The April workshops will focus on “canoe plants” and each month the emphasis will be on a different plant that was used in ancient Hawaiʻi. All supplies for the workshops will be provided.
The workshops are limited to five participants and are open to anyone 10 years of age and older. All workshops are held outdoors with social distancing and masks are required.
“Canoe plants” refer to the many useful plants that Polynesians first brought to Hawaiʻi on their voyaging canoes. The plants to be used in the workshops include hau (hibiscus), ipu (gourd), niu (coconut), and ‘ulu (breadfruit).
As the most important “canoe plant” and because the park is the former site of the King’s kalo patch, information on kalo will be presented at each workshop. Several beds of kalo are currently growing at the park.
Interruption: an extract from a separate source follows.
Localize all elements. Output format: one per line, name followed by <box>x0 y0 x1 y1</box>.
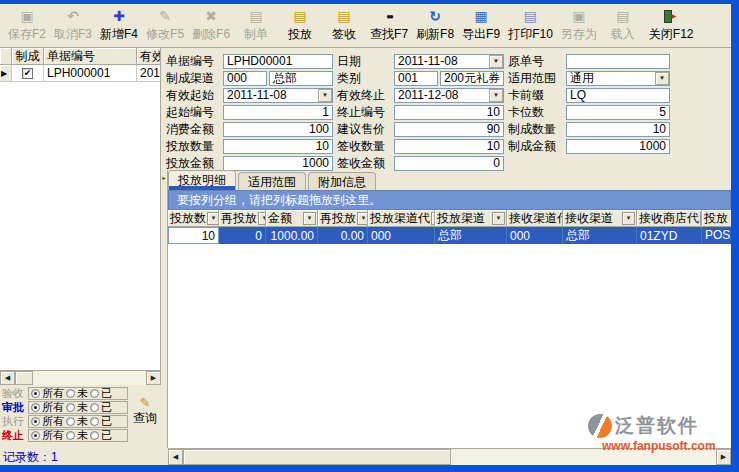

During the month of April, participants will learn how to make strong and durable cordage from hau (hibiscus) and will view a demonstration of how to clean and prepare an ipu for use. At the conclusion of the hands-on workshop, each participant will have made a length of cordage which they can take home. The cordage and ipu workshop will be held on Saturdays – April 3, 10 and 17.
Kalapana Kollars, Hawaiian Cultural Director at Lahaina Restoration Foundation, will conduct the hands on workshops. Kalapana has been devoted to Hawaiian life-ways and the study of local history for over 25 years. As a lifelong learner, he actively apprentices under notable Hawaiian leaders.
The workshop series is funded by the Maui County Strong Fund of the Hawaiʻi Community Foundation through funds granted by the Office of Hawaiian Affairs and coordinated by Lahaina Restoration Foundation.